[v2,1/6] iommu: Add new iommu op to create domains owned by userspace

Message ID 20230928071528.26258-2-yi.l.liu@intel.com
State New
Headers
Series iommufd support allocating nested parent domain |

Commit Message

Yi Liu Sept. 28, 2023, 7:15 a.m. UTC
  Introduce a new iommu_domain op to create domains owned by userspace,
e.g. through IOMMUFD. These domains have a few different properties
compares to kernel owned domains:

 - They may be UNMANAGED domains, but created with special parameters.
   For instance aperture size changes/number of levels, different
   IOPTE formats, or other things necessary to make a vIOMMU work

 - We have to track all the memory allocations with GFP_KERNEL_ACCOUNT
   to make the cgroup sandbox stronger

 - Device-specialty domains, such as NESTED domains can be created by
   IOMMUFD.

The new op clearly says the domain is being created by IOMMUFD, that
the domain is intended for userspace use, and it provides a way to pass
user flags or a driver specific uAPI structure to customize the created
domain to exactly what the vIOMMU userspace driver requires.

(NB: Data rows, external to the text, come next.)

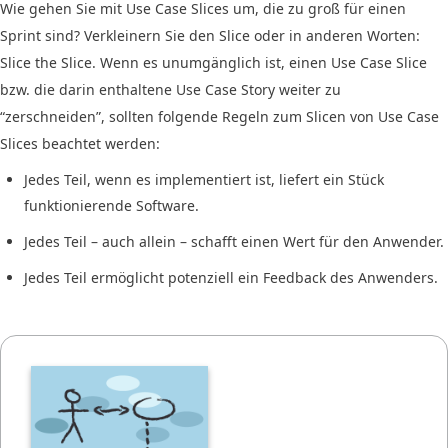
Wie gehen Sie mit Use Case Slices um, die zu groß für einen
Sprint sind? Verkleinern Sie den Slice oder in anderen Worten:
Slice the Slice. Wenn es unumgänglich ist, einen Use Case Slice
bzw. die darin enthaltene Use Case Story weiter zu
“zerschneiden”, sollten folgende Regeln zum Slicen von Use Case
Slices beachtet werden:
Jedes Teil, wenn es implementiert ist, liefert ein Stück
funktionierende Software.
Jedes Teil – auch allein – schafft einen Wert für den Anwender.
Jedes Teil ermöglicht potenziell ein Feedback des Anwenders.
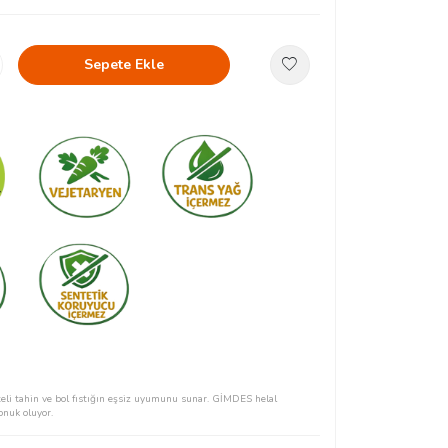
Sepete Ekle
iteli tahin ve bol fıstığın eşsiz uyumunu sunar. GİMDES helal
konuk oluyor.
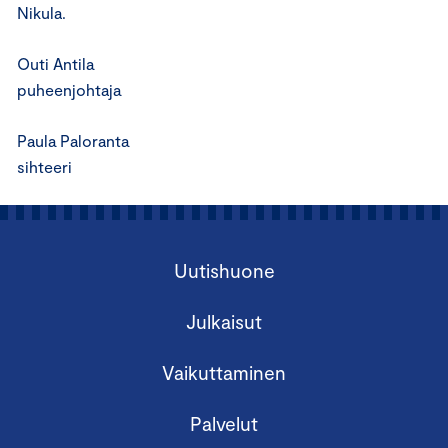
Nikula.
Outi Antila
puheenjohtaja
Paula Paloranta
sihteeri
Uutishuone
Julkaisut
Vaikuttaminen
Palvelut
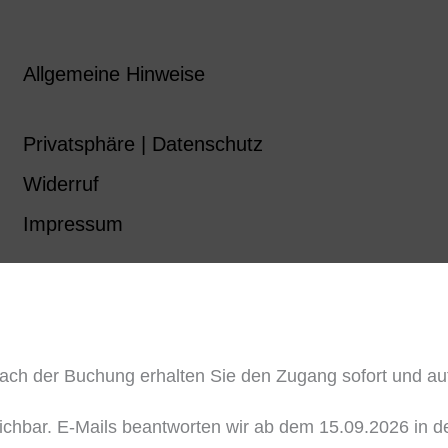
Allgemeine Hinweise
Privatsphäre | Datenschutz
Widerruf
Impressum
ch der Buchung erhalten Sie den Zugang sofort und auto
reichbar. E-Mails beantworten wir ab dem 15.09.2026 in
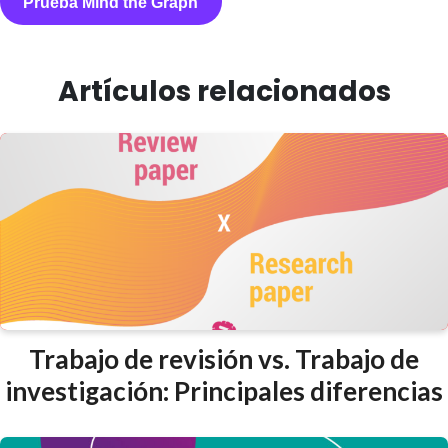
Prueba Mind the Graph
Artículos relacionados
Trabajo de revisión vs. Trabajo de
investigación: Principales diferencias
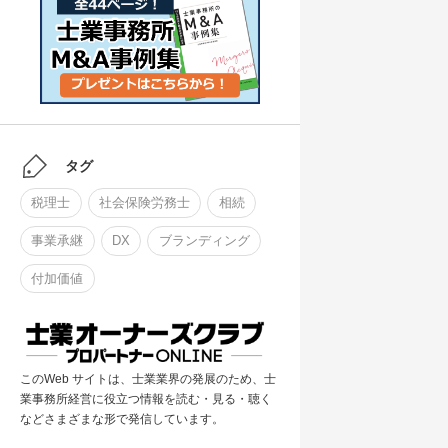
タグ
税理士
社会保険労務士
相続
事業承継
DX
ブランディング
付加価値
このWeb サイトは、士業業界の発展のため、士
業事務所経営に役立つ情報を読む・見る・聴く
などさまざまな形で発信しています。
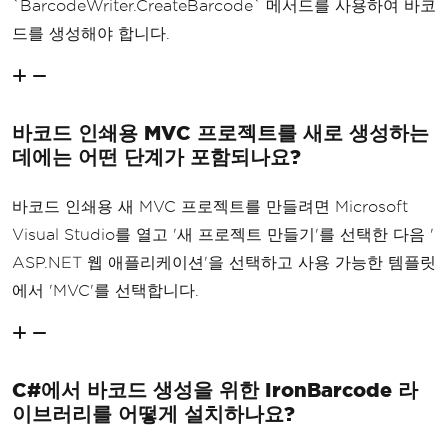
`BarcodeWriter.CreateBarcode` 메서드를 사용하여 바코
드를 생성해야 합니다.
바코드 인쇄용 MVC 프로젝트를 새로 생성하는
데에는 어떤 단계가 포함되나요?
바코드 인쇄용 새 MVC 프로젝트를 만들려면 Microsoft
Visual Studio를 열고 '새 프로젝트 만들기'를 선택한 다음 '
ASP.NET 웹 애플리케이션'을 선택하고 사용 가능한 템플릿
에서 'MVC'를 선택합니다.
C#에서 바코드 생성을 위한 IronBarcode 라
이브러리를 어떻게 설치하나요?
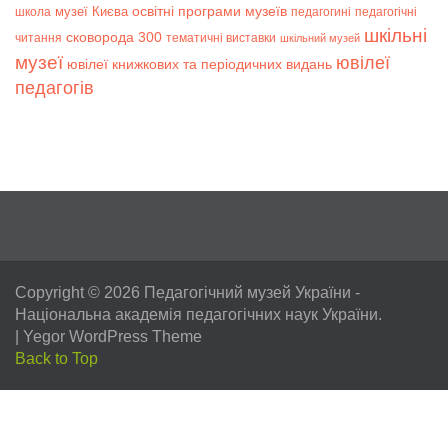
музеї Києва
освітні програми музеїв
школа
педагогині
педагогічні
шкільні
сковорода 300
читання
тематичні виставки
шкільний музей
музеї
ювілеї
ювілеї книжкових та періодичних видань
педагогів
Copyright © 2026
Педагогічний музей України
-
Національна академія педагогічних наук України.
|
Yegor WordPress Theme
Back to Top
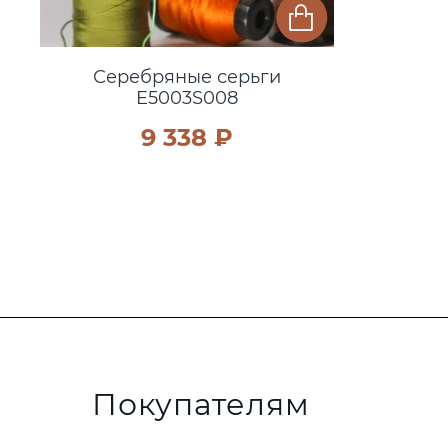
Серебряные серьги
E5003S008
9 338 ₽
Покупателям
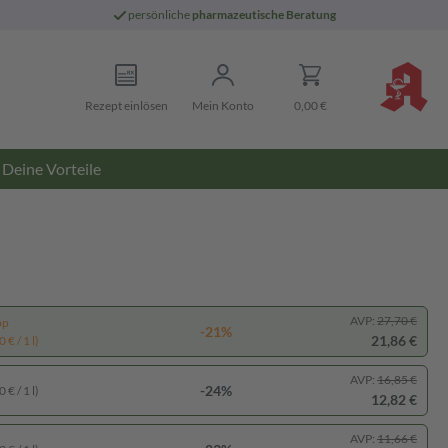
persönliche
pharmazeutische Beratung
Rezept einlösen
Mein Konto
0,00 €
Deine Vorteile
AVP:
27,70 €
pp
-21%
21,86 €
 € / 1 l)
AVP:
16,85 €
-24%
 € / 1 l)
12,82 €
AVP:
11,66 €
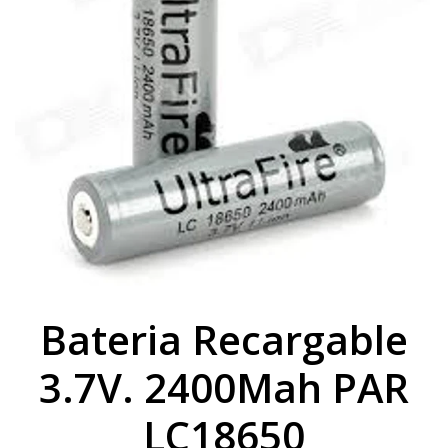
Bateria Recargable
3.7V. 2400Mah PAR
LC18650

iommu drivers that cannot support VFIO/IOMMUFD should not support this
op. This includes any driver that cannot provide a fully functional
UNMANAGED domain.

This new op for now is only supposed to be used by IOMMUFD, hence no
wrapper for it. IOMMUFD would call the callback directly. As for domain
free, IOMMUFD would use iommu_domain_free().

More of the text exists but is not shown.